Forty-six governors agreed to sell their states’ sovereignty over education for 30 pieces of silver. They agreed to adopt the yet-to-written Common Core standards, to become part of a Common Core testing group that would write the test for the yet-to-be-written standards, and they agreed to set up data suctioning systems, State Longitudinal Data Systems (SLDS), to suction all manner of personal student data into the Common Core central command. Standing strong against federal coercion, Gov. Sarah Palin of Alaska, Gov. Rick Perry of Texas as well as the Republican governors of Nebraska, and Virginia refused.

But don’t take my word on this, U.S. Secretary of Education, Arne Duncan, said as much in a 2010 speech to UNESCO (the United Nations Educational, Scientific and Cultural Organization).

He said,

“On K-12 education, our theory of action starts with the four assurances incorporated in last year’s economic stimulus bill, the American Recovery and Reinvestment Act (2009). The four assurances got their name from the requirement that each governor in the 50 states had to provide an “assurance” they would pursue reforms in four areas-in exchange for their share of funds from a Recovery Act program designed to largely stem job loss among teachers and principals.”

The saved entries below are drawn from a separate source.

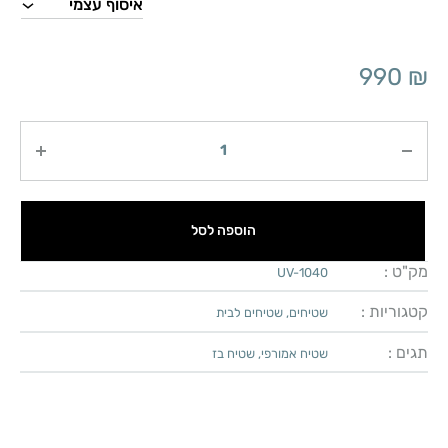
990
₪
כמות
הוספה לסל
מק"ט :
UV-1040
קטגוריות :
שטיחים
,
שטיחים לבית
תגים :
שטיח אמורפי
,
שטיח בז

To this global body he admitted that the federal government coerced states to change their educational policies in exchange for stimulus money.

He also admitted that these “assurances” had nothing to do with stemming educator job losses, they were coercion. Among the four “assurances” that the feds demanded from the states, he listed the requirements to adopt the national standards, to create a national assessment, and to implement data suctioning systems. Arne Duncan always claims that the states were never coerced into changing their education systems in exchange for federal monies. Of course now we know he lied.

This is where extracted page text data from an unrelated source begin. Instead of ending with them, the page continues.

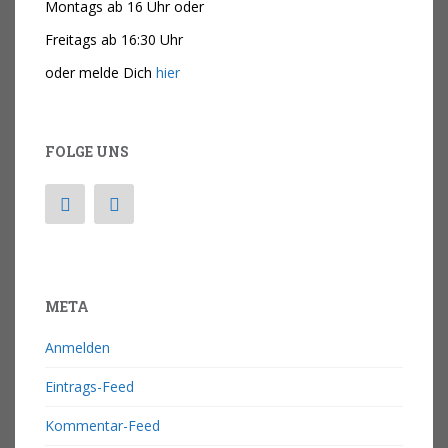
Montags ab 16 Uhr oder
Freitags ab 16:30 Uhr
oder melde Dich
hier
FOLGE UNS
META
Anmelden
Eintrags-Feed
Kommentar-Feed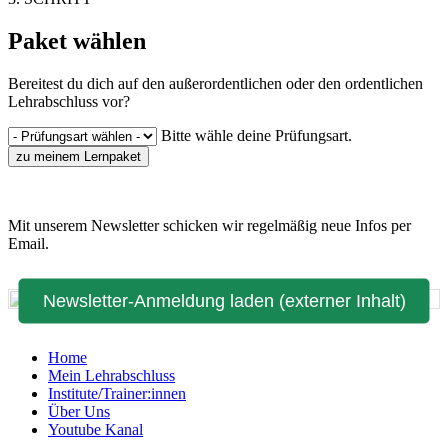
Paket wählen
Bereitest du dich auf den außerordentlichen oder den ordentlichen
Lehrabschluss vor?
Bitte wähle deine Prüfungsart.
zu meinem Lernpaket
Mit unserem Newsletter schicken wir regelmäßig neue Infos per
Email.
Newsletter-Anmeldung laden (externer Inhalt)
Home
Mein Lehrabschluss
Institute/Trainer:innen
Über Uns
Youtube Kanal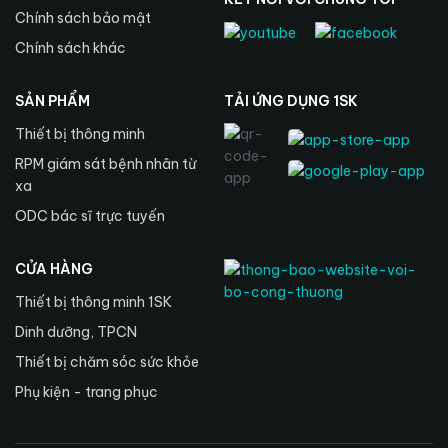
Chính sách bảo mật
Chính sách khác
SẢN PHẨM
TẢI ỨNG DỤNG 1SK
Thiết bị thông minh
RPM giám sát bệnh nhân từ
xa
ODC bác sĩ trực tuyến
CỬA HÀNG
Thiết bị thông minh 1SK
Dinh dưỡng, TPCN
Thiết bị chăm sóc sức khỏe
Phụ kiện - trang phục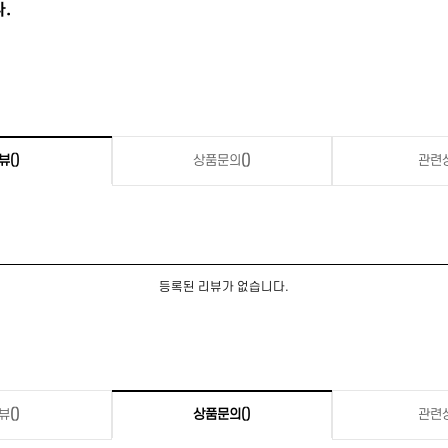
뷰
()
상품문의
()
관련
등록된 리뷰가 없습니다.
뷰
()
상품문의
()
관련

President Obama and Arne Duncan are just dusting off the old playbook they used in Chicago with Bill Ayers when they tried to “reform” education there under the Annenberg Challenge grant in the 1990′s. They are using non-profits as front groups to launder federal dollars into funding the creation of and therefore the control of national standards, tests, data collection, and by default, curriculum in the classroom. Their schemes had no visible impact on student learning in Chicago, yet they are implementing a version of it nationwide. But then again, the Common Core’s endgame has nothing to do with student learning.

7. As a teacher you are sticking your neck out. Have you become a pariah among colleagues? Are you finding that other teachers are becoming more emboldened to challenge the system?

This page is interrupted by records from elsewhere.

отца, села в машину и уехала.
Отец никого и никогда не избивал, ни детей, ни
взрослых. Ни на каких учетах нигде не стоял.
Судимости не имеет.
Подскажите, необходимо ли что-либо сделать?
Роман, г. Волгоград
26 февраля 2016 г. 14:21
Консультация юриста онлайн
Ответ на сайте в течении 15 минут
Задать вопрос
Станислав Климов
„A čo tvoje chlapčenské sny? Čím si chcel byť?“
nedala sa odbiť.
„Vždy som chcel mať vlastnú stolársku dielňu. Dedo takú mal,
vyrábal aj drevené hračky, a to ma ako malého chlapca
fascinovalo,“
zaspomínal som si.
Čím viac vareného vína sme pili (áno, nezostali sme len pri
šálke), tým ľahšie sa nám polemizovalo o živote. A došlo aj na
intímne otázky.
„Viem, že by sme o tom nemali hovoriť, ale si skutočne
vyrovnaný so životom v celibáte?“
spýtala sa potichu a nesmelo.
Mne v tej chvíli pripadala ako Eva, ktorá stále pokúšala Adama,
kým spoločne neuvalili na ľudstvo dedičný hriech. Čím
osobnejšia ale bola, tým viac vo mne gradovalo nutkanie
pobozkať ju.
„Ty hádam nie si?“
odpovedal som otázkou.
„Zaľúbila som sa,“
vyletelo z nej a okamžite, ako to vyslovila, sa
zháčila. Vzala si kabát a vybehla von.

McQueen: Just the opposite is true. As other teachers read the book and the articles I have written they come to a better understanding of what the Common Core truly is and remark how I reflect their views. Teachers are really busy and many still don’t know what the Common Core is, just that it is making their lives hell in the classroom with all the vague expectations and mandates being handed down by administrators and State Superintendents of Instruction who are just as confused.

Adding to the confusion is when teachers see “Teachers of the Year” advocating on behalf of the Common Core on television ads, in the paper, or in front of state legislatures. They never disclose that the Teacher of the Year Program is a run by the Common Core group (CCSSO) that owns the copyright to the Common Core standards and helped write the standards. That would completely negate their advocacy.

After my first op-ed appeared in a local paper, I did get an intimidating call from the AZ Department of Education in my classroom. They wanted to know what my “issues” were with the Common Core and if I was implementing them in the classroom. This was another reason I decided to “go big” and write a book about the Common Core and raise my voice as loud as I could. It’s easier for the powers-that-be to intimidate someone in silence, it’s much more difficult when that person is shouting, I reasoned. Besides, I have information that the anti-Common Core forces can use to slay this Common Core beast. I used to feel like I was contributing towards the success of the cult of Common Core when I was working on their tests, now I feel like I am at long last on the right side.